With Facebook recently changing its terms of service to use the algorithmic likeness of your face, and with the ongoing jubilee of NSA news, there’s been renewed interest in thwarting facial recognition algorithms.
But first, a history. In the past half decade, artists have experimented with computer vision dazzle camouflage, or “CV dazzle.” CV dazzle seeks to obstruct and confuse cameras or other computer sensors to keep them from detecting people. When they detect a face in a photo or search for a human heat signature, computers are looking for certain patterns; confuse those patterns, and they don’t know there was a human there.
Though William Gibson prophesied about “the ugly t-shirt,” a shirt so ridiculous its wearer would be invisible to surveillance cameras, the artist Adam Harvey invented the term “CV dazzle.” Harvey’s work is the best known. Tim Maly (a friend of ours here at The Atlantic tech channel) spoke to him in January for Wired about his anti-drone garments and shawls. My favorite work of his, though, may be his anti-facial recognition make-up and hair-dos.

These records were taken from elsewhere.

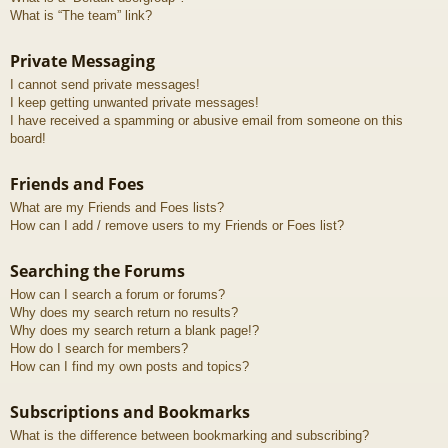
What is “The team” link?
Private Messaging
I cannot send private messages!
I keep getting unwanted private messages!
I have received a spamming or abusive email from someone on this
board!
Friends and Foes
What are my Friends and Foes lists?
How can I add / remove users to my Friends or Foes list?
Searching the Forums
How can I search a forum or forums?
Why does my search return no results?
Why does my search return a blank page!?
How do I search for members?
How can I find my own posts and topics?
Subscriptions and Bookmarks
What is the difference between bookmarking and subscribing?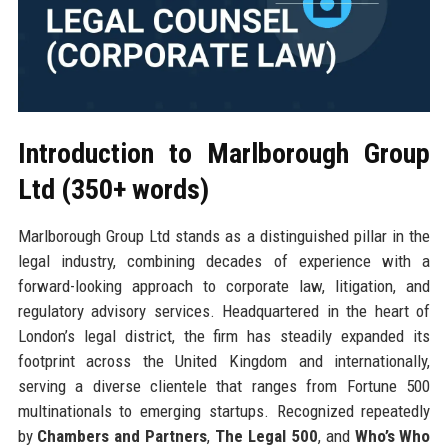
Introduction to Marlborough Group
Ltd (350+ words)
Marlborough Group Ltd stands as a distinguished pillar in the
legal industry, combining decades of experience with a
forward-looking approach to corporate law, litigation, and
regulatory advisory services. Headquartered in the heart of
London’s legal district, the firm has steadily expanded its
footprint across the United Kingdom and internationally,
serving a diverse clientele that ranges from Fortune 500
multinationals to emerging startups. Recognized repeatedly
by
Chambers and Partners
,
The Legal 500
, and
Who’s Who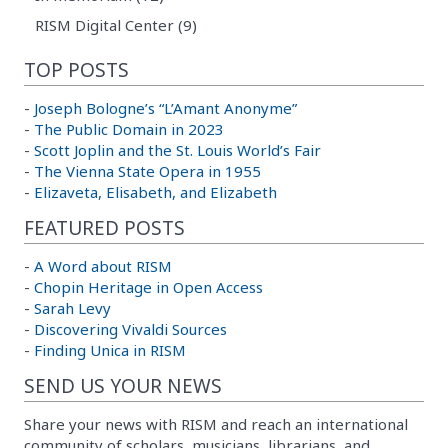
RISM Digital Center (9)
TOP POSTS
-
Joseph Bologne’s “L’Amant Anonyme”
-
The Public Domain in 2023
-
Scott Joplin and the St. Louis World’s Fair
-
The Vienna State Opera in 1955
-
Elizaveta, Elisabeth, and Elizabeth
FEATURED POSTS
-
A Word about RISM
-
Chopin Heritage in Open Access
-
Sarah Levy
-
Discovering Vivaldi Sources
-
Finding Unica in RISM
SEND US YOUR NEWS
Share your news with RISM and reach an international
community of scholars, musicians, librarians, and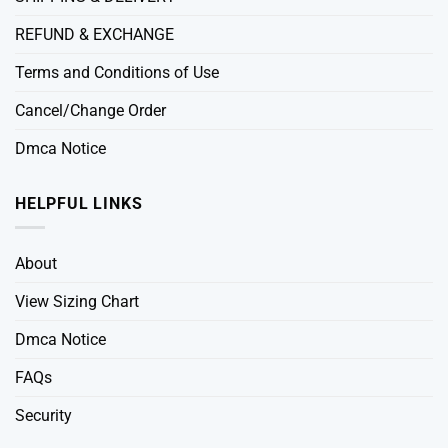
REFUND & EXCHANGE
Terms and Conditions of Use
Cancel/Change Order
Dmca Notice
HELPFUL LINKS
About
View Sizing Chart
Dmca Notice
FAQs
Security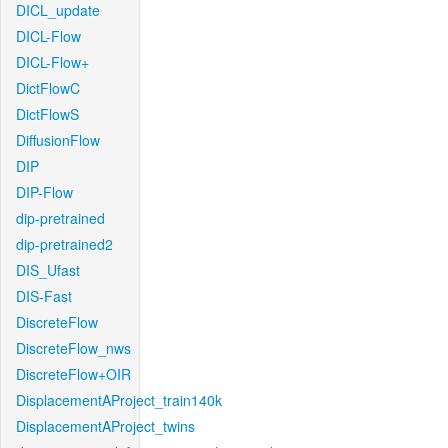
DICL_update
DICL-Flow
DICL-Flow+
DictFlowC
DictFlowS
DiffusionFlow
DIP
DIP-Flow
dip-pretrained
dip-pretrained2
DIS_Ufast
DIS-Fast
DiscreteFlow
DiscreteFlow_nws
DiscreteFlow+OIR
DisplacementAProject_train140k
DisplacementAProject_twins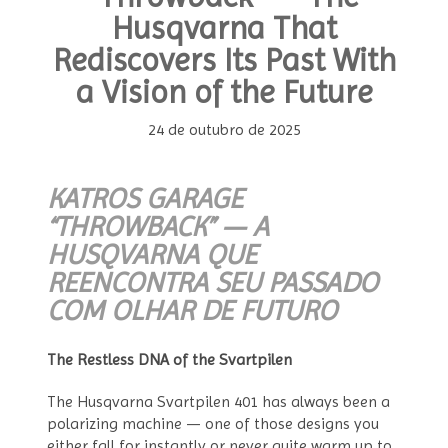
Husqvarna That
Rediscovers Its Past With
a Vision of the Future
24 de outubro de 2025
KATROS GARAGE
“THROWBACK” — A
HUSQVARNA QUE
REENCONTRA SEU PASSADO
COM OLHAR DE FUTURO
The Restless DNA of the Svartpilen
The Husqvarna Svartpilen 401 has always been a
polarizing machine — one of those designs you
either fall for instantly or never quite warm up to.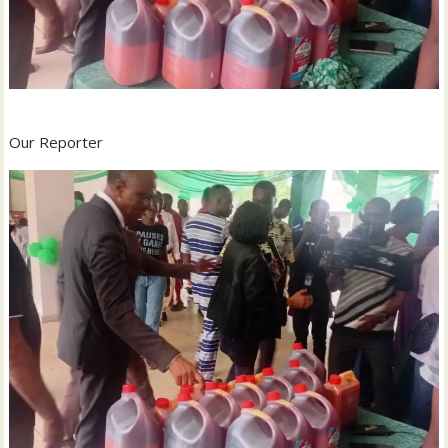
Our Reporter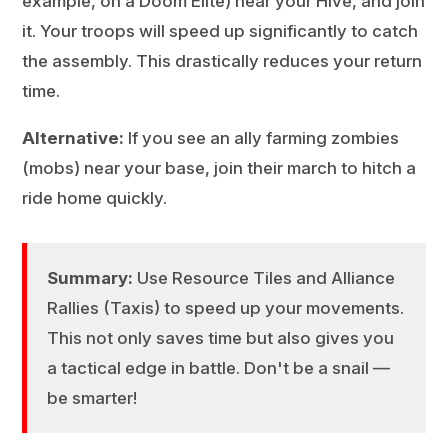
example, on a Doom Elite) near your Hive, and join
it. Your troops will speed up significantly to catch
the assembly. This drastically reduces your return
time.
Alternative:
If you see an ally farming zombies
(mobs) near your base, join their march to hitch a
ride home quickly.
Summary:
Use Resource Tiles and Alliance
Rallies (Taxis) to speed up your movements.
This not only saves time but also gives you
a tactical edge in battle. Don't be a snail —
be smarter!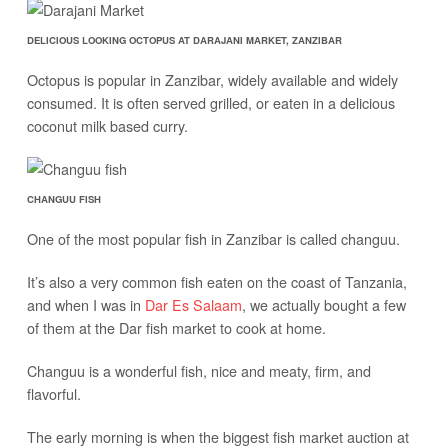
DELICIOUS LOOKING OCTOPUS AT DARAJANI MARKET, ZANZIBAR
Octopus is popular in Zanzibar, widely available and widely
consumed. It is often served grilled, or eaten in a delicious
coconut milk based curry.
CHANGUU FISH
One of the most popular fish in Zanzibar is called changuu.
It’s also a very common fish eaten on the coast of Tanzania,
and when I was in
Dar Es Salaam
, we actually bought a few
of them at the Dar fish market to cook at home.
Changuu is a wonderful fish, nice and meaty, firm, and
flavorful.
The early morning is when the biggest fish market auction at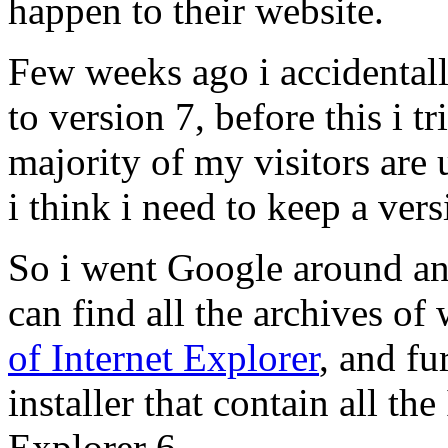
happen to their website.
Few weeks ago i accidental
to version 7, before this i t
majority of my visitors are 
i think i need to keep a ver
So i went Google around a
can find all the archives o
of Internet Explorer
, and fu
installer that contain all the
Explorer 6.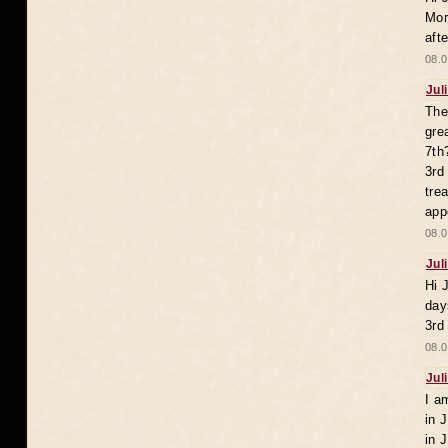
Mor
aft
08.0
Jul
The
gre
7th
3rd
tre
app
08.0
Jul
Hi 
day
3rd
08.0
Jul
I a
in 
in 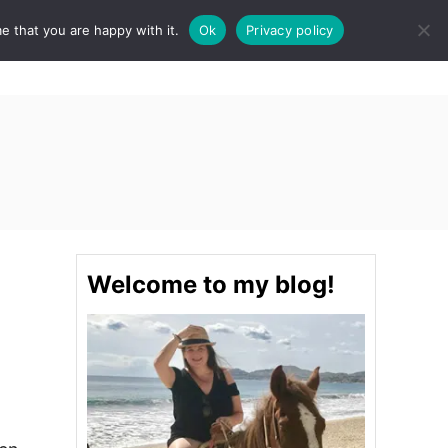
e that you are happy with it.
Ok
Privacy policy
S
STINATIONS
FOOD & DRINK
SPA
E
A
R
C
H
Welcome to my blog!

Dazzle takes its name from a type of naval camouflage (and otherwise) used in the world wars. Huge, jarring stripes were painted on ships, less with the intent to conceal them in the water and more with the idea of disorienting enemy weapons and maneuvering. CV dazzle applies the same concept to algorithms.
Harvey’s work is amazing. I adore this male ’do and make-up; I may have dreamt of the day something like it will appear in some thumping, ominously globalized music video. But, like, look at it! Do you know how much time getting downward-facing spikes like that takes in the morning? And that pixelated make-up? Every morning? Oy vey! Maybe it’s better to acclimate yourself to the omnipresent eye of Total Surveillance than the daily toil of a blowdryer and göt2B Glued.
Enter Simone C. Niquille, a designer and artist based in Amsterdam. Her REALFACE Glamoflauge t-shirts apply dazzle camouflage techniques to the everyday t-shirt. The shirts are part of her larger art project, exploring how digital technology augments and affects faces — one of her projects is “Chin+,” a physical chin-extruder meant to create more imposing video chat face.
Niquille spoke to Wired about the virtues of her dazzle t-shirt. Unlike the more involved dazzle fashion, she said, she wanted “an article of clothing that in most cases does not need much consideration in the morning in front of the closet.”
“I was interested in creating a tool for privacy protection that wouldn’t require much time to think in the morning,” Niquille said.
The t-shirts are custom-printed, but they’re printed, not manufactured. They can be ordered online, from a website that’s got something of its own dazzle print, right now. And they’re not just decorated with any old human face: The visages of celebrity impersonators cover the shirt. It’s a nice touch. The faces on your shirt aren’t just meant to convince a computer of something — they’re meant to convince a human of something, too.